How to identify high risk of vision loss in GCA?

2024-01-05
Bhaskar Dasgupta

Bhaskar Dasgupta, MD, is a professor of rheumatology at Southend University Hospital, UK, and honorary professor of Essex University, UK.

What manifestations of giant cell arteritis (GCA) are associated with a high risk of vision loss?

Thank you very much. This is a million-dollar question. If we really knew the answer to it, we would save a lot of sight loss.

You are absolutely right that the patients who go on to suffer disastrous sight loss in the face of GCA have a slightly different set of symptoms compared to the ordinary cranial GCA. For example, the patients who suffer sight loss are older than the average GCA patients, so they are quite often in the late seventies, eighties, or even in the nineties.

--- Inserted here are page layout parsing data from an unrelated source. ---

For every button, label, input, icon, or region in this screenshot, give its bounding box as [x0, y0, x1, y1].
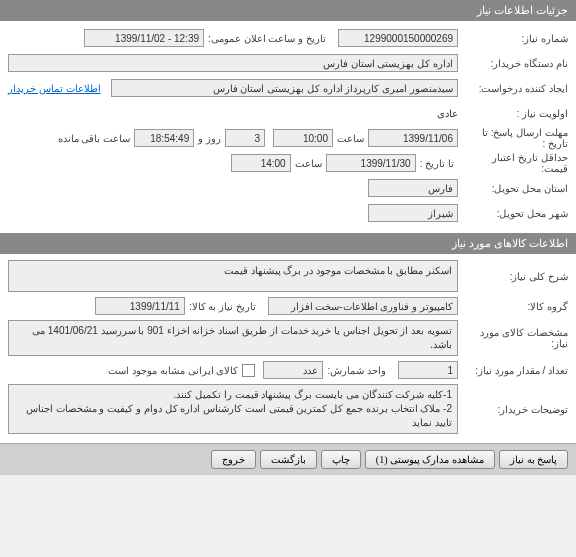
buyer-notes-label: توضیحات خریدار:: [458, 404, 568, 415]
need-info-form: شماره نیاز: 1299000150000269 تاریخ و ساع…: [0, 21, 576, 233]
iran-goods-label: کالای ایرانی مشابه موجود است: [104, 365, 242, 376]
group-value: کامپیوتر و فناوری اطلاعات-سخت افزار: [268, 297, 458, 315]
unit-value: عدد: [263, 361, 323, 379]
response-time-value: 10:00: [273, 129, 333, 147]
spec-value: تسویه بعد از تحویل اجناس یا خرید خدمات ا…: [8, 320, 458, 356]
exit-button[interactable]: خروج: [211, 450, 256, 469]
group-label: گروه کالا:: [458, 301, 568, 312]
spec-label: مشخصات کالای مورد نیاز:: [458, 327, 568, 349]
requester-label: ایجاد کننده درخواست:: [458, 83, 568, 94]
iran-goods-checkbox[interactable]: [242, 364, 255, 377]
time-label-2: ساعت: [291, 158, 326, 169]
need-to-date-value: 1399/11/11: [95, 297, 185, 315]
need-number-label: شماره نیاز:: [458, 33, 568, 44]
buyer-contact-link[interactable]: اطلاعات تماس خریدار: [8, 83, 101, 94]
pub-datetime-value: 12:39 - 1399/11/02: [84, 29, 204, 47]
deliver-province-label: استان محل تحویل:: [458, 183, 568, 194]
min-credit-label: حداقل تاریخ اعتبار قیمت:: [458, 152, 568, 174]
deliver-city-label: شهر محل تحویل:: [458, 208, 568, 219]
qty-value: 1: [398, 361, 458, 379]
buyer-org-label: نام دستگاه خریدار:: [458, 58, 568, 69]
general-desc-label: شرح کلی نیاز:: [458, 271, 568, 282]
pub-datetime-label: تاریخ و ساعت اعلان عمومی:: [204, 33, 330, 44]
print-button[interactable]: چاپ: [321, 450, 361, 469]
time-label-1: ساعت: [333, 133, 368, 144]
need-number-value: 1299000150000269: [338, 29, 458, 47]
deliver-city-value: شیراز: [368, 204, 458, 222]
back-button[interactable]: بازگشت: [260, 450, 317, 469]
button-bar: پاسخ به نیاز مشاهده مدارک پیوستی (1) چاپ…: [0, 443, 576, 475]
need-info-header: جزئیات اطلاعات نیاز: [0, 0, 576, 21]
response-deadline-label: مهلت ارسال پاسخ: تا تاریخ :: [458, 127, 568, 149]
need-to-date-label: تاریخ نیاز به کالا:: [185, 301, 260, 312]
remain-suffix-label: ساعت باقی مانده: [54, 133, 135, 144]
credit-date-value: 1399/11/30: [326, 154, 416, 172]
response-date-value: 1399/11/06: [368, 129, 458, 147]
requester-value: سیدمنصور امیری کارپرداز اداره کل بهزیستی…: [111, 79, 458, 97]
attachments-button[interactable]: مشاهده مدارک پیوستی (1): [365, 450, 495, 469]
days-and-label: روز و: [194, 133, 225, 144]
remain-days-value: 3: [225, 129, 265, 147]
deliver-province-value: فارس: [368, 179, 458, 197]
remain-time-value: 18:54:49: [134, 129, 194, 147]
unit-label: واحد شمارش:: [323, 365, 390, 376]
buyer-org-value: اداره کل بهزیستی استان فارس: [8, 54, 458, 72]
priority-value: عادی: [437, 108, 458, 119]
credit-time-value: 14:00: [231, 154, 291, 172]
to-date-label-2: تا تاریخ :: [416, 158, 458, 169]
goods-info-header: اطلاعات کالاهای مورد نیاز: [0, 233, 576, 254]
reply-button[interactable]: پاسخ به نیاز: [499, 450, 568, 469]
general-desc-value: اسکنر مطابق با مشخصات موجود در برگ پیشنه…: [8, 260, 458, 292]
priority-label: اولویت نیاز :: [458, 108, 568, 119]
qty-label: تعداد / مقدار مورد نیاز:: [458, 365, 568, 376]
goods-info-form: شرح کلی نیاز: اسکنر مطابق با مشخصات موجو…: [0, 254, 576, 443]
buyer-notes-value: 1-کلیه شرکت کنندگان می بایست برگ پیشنهاد…: [8, 384, 458, 434]
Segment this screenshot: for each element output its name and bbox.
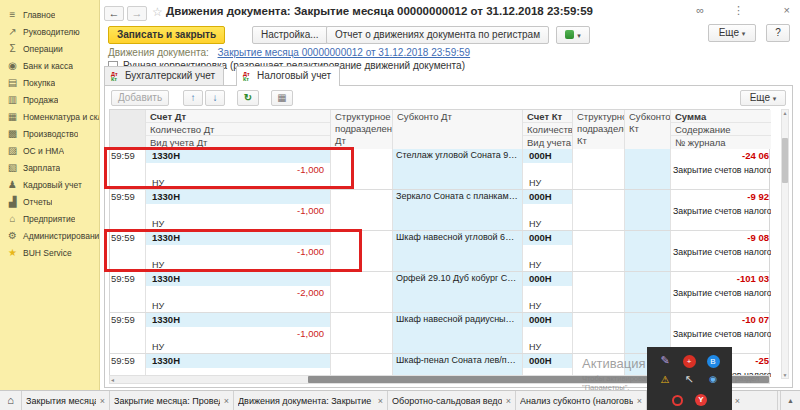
sidebar-item-label: Операции: [20, 44, 63, 54]
taskbar-tab[interactable]: Оборотно-сальдовая ведомость за 201...×: [388, 391, 516, 410]
taskbar-tab[interactable]: Закрытие месяца: Проведен×: [110, 391, 234, 410]
sidebar-item-Банк и касса[interactable]: ◉Банк и касса: [0, 57, 99, 74]
header-struct-kt[interactable]: Структурное подразделени Кт: [573, 110, 625, 149]
get-link-icon[interactable]: ∞: [696, 4, 704, 16]
sidebar-item-label: Производство: [20, 129, 78, 139]
header-period[interactable]: [110, 110, 146, 149]
vertical-scrollbar[interactable]: ▲ ▼: [781, 109, 789, 379]
sidebar-item-Администрирование[interactable]: ⚙Администрирование: [0, 227, 99, 244]
close-tab-icon[interactable]: ×: [100, 396, 105, 406]
bank-icon: ◉: [5, 61, 20, 71]
sidebar-item-label: Администрирование: [20, 231, 99, 241]
cell-subconto-dt: Шкаф-пенал Соната лев/прав 450*580: [393, 354, 522, 366]
sidebar-item-Отчеты[interactable]: ▟Отчеты: [0, 193, 99, 210]
header-subconto-dt[interactable]: Субконто Дт: [393, 110, 523, 149]
close-tab-icon[interactable]: ×: [637, 396, 642, 406]
cell-content: Закрытие счетов налогового: [671, 245, 771, 259]
tab-tax-accounting[interactable]: ДтКтНалоговый учет: [236, 66, 340, 86]
cell-qty-dt: -1,000: [146, 204, 330, 218]
taskbar-tab[interactable]: Анализ субконто (налоговый учет) за 20..…: [516, 391, 647, 410]
feather-icon[interactable]: ✎: [653, 351, 677, 370]
sidebar-item-Номенклатура и склад[interactable]: ▦Номенклатура и склад: [0, 108, 99, 125]
sidebar-item-Руководителю[interactable]: ↗Руководителю: [0, 23, 99, 40]
pin-icon[interactable]: ◉: [701, 370, 725, 389]
cell-kind-kt: НУ: [523, 300, 572, 312]
taskbar-tab[interactable]: Движения документа: Закрытие месяца ...×: [234, 391, 388, 410]
forward-button[interactable]: →: [127, 6, 147, 21]
bluetooth-icon[interactable]: B: [701, 351, 725, 370]
tab-accounting[interactable]: ДтКтБухгалтерский учет: [104, 66, 224, 85]
sidebar-item-Производство[interactable]: ▩Производство: [0, 125, 99, 142]
grid-more-button[interactable]: Еще ▾: [740, 90, 786, 106]
document-link[interactable]: Закрытие месяца 00000000012 от 31.12.201…: [218, 47, 471, 58]
more-button[interactable]: Еще ▾: [708, 24, 756, 42]
close-window-icon[interactable]: ×: [784, 4, 790, 16]
save-and-close-button[interactable]: Записать и закрыть: [108, 26, 225, 44]
annotation-rectangle-2: [104, 229, 362, 272]
register-report-button[interactable]: Отчет о движениях документа по регистрам: [326, 26, 549, 44]
taskbar-up-arrow[interactable]: ▲: [780, 391, 800, 410]
close-tab-icon[interactable]: ×: [735, 396, 740, 406]
header-subconto-kt[interactable]: Субконто Кт: [625, 110, 671, 149]
cell-account-dt: 1330Н: [146, 354, 330, 368]
report-split-button[interactable]: ▾: [556, 26, 590, 44]
sidebar-item-label: Банк и касса: [20, 61, 73, 71]
taskbar-tab-label: Закрытие месяца: Проведен: [114, 396, 220, 406]
sidebar-item-Покупка[interactable]: ▤Покупка: [0, 74, 99, 91]
close-tab-icon[interactable]: ×: [506, 396, 511, 406]
home-icon[interactable]: ⌂: [0, 391, 22, 410]
vertical-scrollbar-thumb[interactable]: [782, 138, 788, 183]
opera-icon[interactable]: [672, 395, 683, 406]
sidebar-item-Продажа[interactable]: ▥Продажа: [0, 91, 99, 108]
sidebar-item-Предприятие[interactable]: ⌂Предприятие: [0, 210, 99, 227]
cell-period: 59:59: [110, 190, 145, 204]
close-tab-icon[interactable]: ×: [378, 396, 383, 406]
sidebar-item-Кадровый учет[interactable]: ♟Кадровый учет: [0, 176, 99, 193]
favorite-star-icon[interactable]: ☆: [152, 5, 163, 19]
cell-kind-dt: НУ: [146, 300, 330, 312]
settings-button[interactable]: Настройка...: [252, 26, 328, 44]
taskbar-tab-label: Движения документа: Закрытие месяца ...: [238, 396, 374, 406]
refresh-button[interactable]: ↻: [237, 90, 259, 106]
header-account-dt[interactable]: Счет ДтКоличество ДтВид учета Дт: [146, 110, 331, 149]
move-up-button[interactable]: ↑: [183, 90, 203, 106]
help-button[interactable]: ?: [766, 24, 790, 42]
table-row[interactable]: 59:591330Н-2,000НУОрфей 29.10 Дуб кобург…: [110, 272, 769, 313]
reports-icon: ▟: [5, 197, 20, 207]
header-account-kt[interactable]: Счет КтКоличеств...Вид учета Кт: [523, 110, 573, 149]
cell-subconto-dt: Шкаф навесной радиусный 32х72: [393, 313, 522, 325]
annotation-rectangle-1: [104, 147, 354, 189]
cursor-icon[interactable]: ↖: [677, 370, 701, 389]
sidebar-item-BUH Service[interactable]: ★BUH Service: [0, 244, 99, 261]
sidebar-item-ОС и НМА[interactable]: ▨ОС и НМА: [0, 142, 99, 159]
sidebar-item-label: Главное: [20, 10, 55, 20]
taskbar-tab[interactable]: Закрытия месяца×: [22, 391, 110, 410]
sidebar-item-Зарплата[interactable]: ▧Зарплата: [0, 159, 99, 176]
more-dots-icon[interactable]: ⋮: [733, 4, 744, 17]
security-shield-icon[interactable]: ⚠: [653, 370, 677, 389]
sidebar-item-label: Кадровый учет: [20, 180, 82, 190]
cell-content: Закрытие счетов налогового: [671, 163, 771, 177]
gear-icon: ⚙: [5, 231, 20, 241]
capture-icon[interactable]: +: [677, 351, 701, 370]
cell-kind-kt: НУ: [523, 177, 572, 189]
cell-account-dt: 1330Н: [146, 190, 330, 204]
report-green-icon: [565, 30, 574, 39]
back-button[interactable]: ←: [104, 6, 124, 21]
cell-account-dt: 1330Н: [146, 313, 330, 327]
table-row[interactable]: 59:591330Н-1,000НУЗеркало Соната с планк…: [110, 190, 769, 231]
cell-sum: -9 08: [671, 231, 771, 245]
sidebar-item-Главное[interactable]: ≡Главное: [0, 6, 99, 23]
cell-account-kt: 000Н: [523, 272, 572, 286]
close-tab-icon[interactable]: ×: [224, 396, 229, 406]
add-row-button[interactable]: Добавить: [111, 90, 169, 106]
header-sum[interactable]: СуммаСодержание№ журнала: [671, 110, 771, 149]
grid-settings-button[interactable]: ▦: [271, 90, 293, 106]
cell-qty-dt: -2,000: [146, 286, 330, 300]
sidebar-item-label: BUH Service: [20, 248, 72, 258]
yandex-icon[interactable]: Y: [695, 394, 707, 406]
cell-sum: -101 03: [671, 272, 771, 286]
header-struct-dt[interactable]: Структурное подразделение Дт: [331, 110, 393, 149]
sidebar-item-Операции[interactable]: ΣОперации: [0, 40, 99, 57]
move-down-button[interactable]: ↓: [205, 90, 225, 106]
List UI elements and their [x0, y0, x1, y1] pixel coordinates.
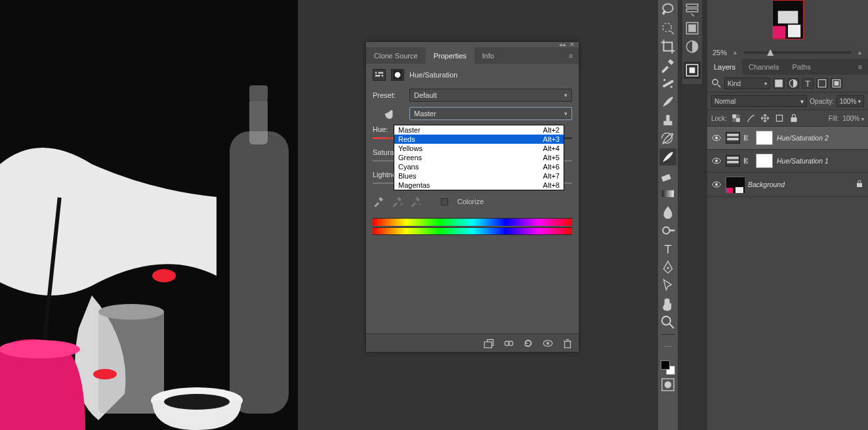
filter-adjust-icon[interactable] — [787, 78, 799, 89]
properties-panel-icon[interactable] — [684, 62, 701, 79]
filter-type-icon[interactable]: T — [802, 78, 814, 89]
lock-position-icon[interactable] — [760, 113, 770, 123]
tab-properties[interactable]: Properties — [426, 47, 474, 64]
visibility-icon[interactable] — [542, 337, 554, 349]
paint-brush-tool-icon[interactable] — [659, 148, 676, 165]
panel-menu-icon[interactable]: ≡ — [563, 47, 579, 64]
zoom-tool-icon[interactable] — [659, 314, 676, 331]
svg-rect-29 — [666, 115, 669, 121]
layer-mask[interactable] — [756, 154, 773, 168]
history-brush-tool-icon[interactable] — [659, 130, 676, 147]
zoom-slider[interactable] — [743, 51, 852, 54]
visibility-icon[interactable] — [711, 133, 722, 143]
search-icon[interactable] — [711, 78, 722, 89]
layer-item-background[interactable]: Background — [707, 173, 868, 197]
lock-all-icon[interactable] — [789, 113, 799, 123]
layer-item[interactable]: 𝄡 Hue/Saturation 1 — [707, 150, 868, 173]
color-range-select[interactable]: Master ▾ — [409, 107, 572, 120]
svg-rect-51 — [775, 79, 782, 87]
spectrum-input[interactable] — [373, 218, 572, 226]
eyedropper-icon[interactable] — [373, 196, 384, 207]
dropdown-option[interactable]: MasterAlt+2 — [394, 125, 564, 135]
colorize-checkbox[interactable] — [441, 198, 448, 205]
filter-pixel-icon[interactable] — [773, 78, 785, 89]
link-icon[interactable]: 𝄡 — [744, 157, 752, 165]
tab-layers[interactable]: Layers — [707, 59, 742, 75]
blend-mode-select[interactable]: Normal▾ — [711, 95, 807, 107]
svg-rect-74 — [735, 187, 743, 193]
gradient-tool-icon[interactable] — [659, 185, 676, 202]
adjustments-panel-icon[interactable] — [684, 38, 701, 55]
panel-footer — [366, 333, 579, 352]
svg-rect-75 — [857, 183, 862, 187]
opacity-value[interactable]: 100%▾ — [837, 95, 864, 107]
navigator-panel[interactable] — [707, 0, 868, 46]
eyedropper-subtract-icon[interactable] — [409, 196, 421, 207]
lock-image-icon[interactable] — [745, 113, 756, 123]
foreground-color-swatch[interactable] — [661, 360, 670, 370]
dropdown-option[interactable]: MagentasAlt+8 — [394, 181, 564, 190]
navigator-thumbnail[interactable] — [772, 0, 804, 39]
zoom-in-icon[interactable]: ▲ — [857, 49, 863, 56]
eyedropper-add-icon[interactable] — [391, 196, 403, 207]
type-tool-icon[interactable]: T — [659, 240, 676, 257]
path-select-tool-icon[interactable] — [659, 277, 676, 294]
pen-tool-icon[interactable] — [659, 259, 676, 276]
tab-info[interactable]: Info — [474, 47, 502, 64]
quick-mask-icon[interactable] — [659, 376, 676, 393]
svg-rect-31 — [662, 190, 674, 197]
dropdown-option[interactable]: YellowsAlt+4 — [394, 144, 564, 153]
hand-tool-icon[interactable] — [659, 295, 676, 312]
link-icon[interactable]: 𝄡 — [744, 134, 752, 142]
filter-kind-select[interactable]: Kind▾ — [724, 77, 770, 89]
reset-icon[interactable] — [522, 337, 534, 349]
targeted-adjustment-icon[interactable] — [373, 108, 405, 119]
lock-transparent-icon[interactable] — [731, 113, 741, 123]
lasso-tool-icon[interactable] — [659, 1, 676, 18]
spectrum-output[interactable] — [373, 227, 572, 235]
filter-smart-icon[interactable] — [831, 78, 842, 89]
healing-brush-tool-icon[interactable] — [659, 75, 676, 92]
trash-icon[interactable] — [562, 337, 573, 349]
lock-artboard-icon[interactable] — [774, 113, 785, 123]
dropdown-option[interactable]: GreensAlt+5 — [394, 153, 564, 162]
clip-to-layer-icon[interactable] — [483, 337, 495, 349]
lock-icon[interactable] — [855, 179, 864, 190]
fill-value[interactable]: 100%▾ — [842, 115, 864, 122]
dropdown-option[interactable]: BluesAlt+7 — [394, 171, 564, 181]
quick-select-tool-icon[interactable] — [659, 20, 676, 37]
color-range-dropdown[interactable]: MasterAlt+2RedsAlt+3YellowsAlt+4GreensAl… — [394, 125, 564, 190]
eraser-tool-icon[interactable] — [659, 167, 676, 184]
layers-menu-icon[interactable]: ≡ — [852, 59, 868, 75]
visibility-icon[interactable] — [711, 156, 722, 166]
adjustment-thumb-icon — [726, 132, 740, 144]
preset-select[interactable]: Default ▾ — [409, 89, 572, 102]
navigator-zoom: 25% ▲ ▲ — [707, 46, 868, 59]
visibility-icon[interactable] — [711, 179, 722, 190]
dodge-tool-icon[interactable] — [659, 222, 676, 239]
history-panel-icon[interactable] — [684, 1, 701, 18]
clone-stamp-tool-icon[interactable] — [659, 112, 676, 129]
panel-drag-bar[interactable]: ◂◂ ✕ — [366, 42, 579, 47]
color-swatches[interactable] — [661, 360, 675, 375]
dropdown-option[interactable]: RedsAlt+3 — [394, 135, 564, 144]
tab-channels[interactable]: Channels — [742, 59, 785, 75]
document-canvas[interactable] — [0, 0, 298, 430]
tab-paths[interactable]: Paths — [786, 59, 817, 75]
previous-state-icon[interactable] — [503, 337, 514, 349]
layer-mask[interactable] — [756, 131, 773, 145]
brush-tool-icon[interactable] — [659, 93, 676, 110]
svg-rect-12 — [375, 72, 383, 74]
actions-panel-icon[interactable] — [684, 20, 701, 37]
blur-tool-icon[interactable] — [659, 204, 676, 221]
layer-item[interactable]: 𝄡 Hue/Saturation 2 — [707, 127, 868, 150]
crop-tool-icon[interactable] — [659, 38, 676, 55]
tab-clone-source[interactable]: Clone Source — [366, 47, 426, 64]
zoom-out-icon[interactable]: ▲ — [732, 49, 738, 56]
layer-thumbnail[interactable] — [726, 177, 744, 192]
filter-shape-icon[interactable] — [816, 78, 828, 89]
svg-rect-69 — [727, 161, 739, 163]
eyedropper-tool-icon[interactable] — [659, 56, 676, 74]
edit-toolbar-icon[interactable]: ⋯ — [659, 338, 676, 355]
dropdown-option[interactable]: CyansAlt+6 — [394, 162, 564, 171]
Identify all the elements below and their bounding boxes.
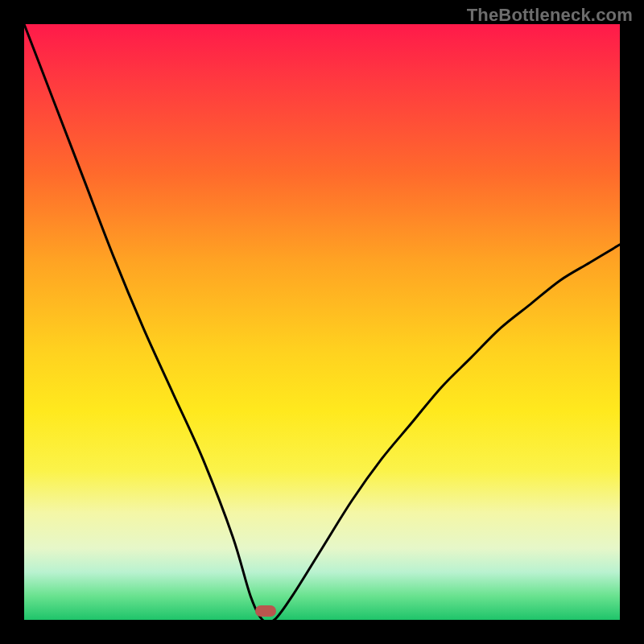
watermark-text: TheBottleneck.com bbox=[467, 5, 633, 26]
optimal-point-marker bbox=[255, 605, 276, 617]
plot-area bbox=[24, 24, 620, 620]
curve-svg bbox=[24, 24, 620, 620]
bottleneck-curve-path bbox=[24, 24, 620, 623]
chart-frame: TheBottleneck.com bbox=[0, 0, 644, 644]
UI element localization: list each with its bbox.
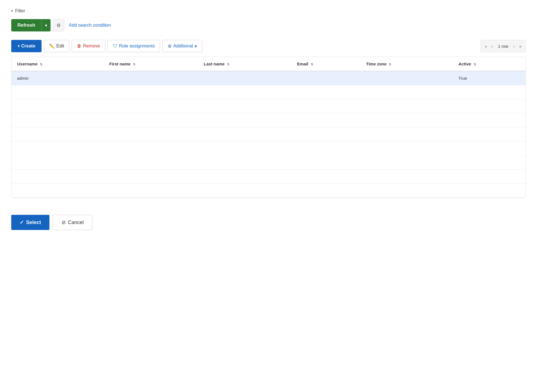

Many of these patients are unaware that their visual symptoms are actually related to their GCA because they do not get the classic headache, they do not get the classic scalp tenderness. They can get a problem that is often unidentified as GCA, which is jaw pain. Many of these patients get visual symptoms such as double vision, blurring of vision, or transient obscuration of vision associated with jaw pain. These patients also get constitutional symptoms, which means that they often don’t feel right and they have lost weight. They may have low-grade temperature and they have drenching night sweats.

We need to be aware of ischemic GCA in patients who are very elderly, patients who are having the typical visual symptoms of GCA in association with constitutional symptoms and particularly in association with jaw and tongue pain.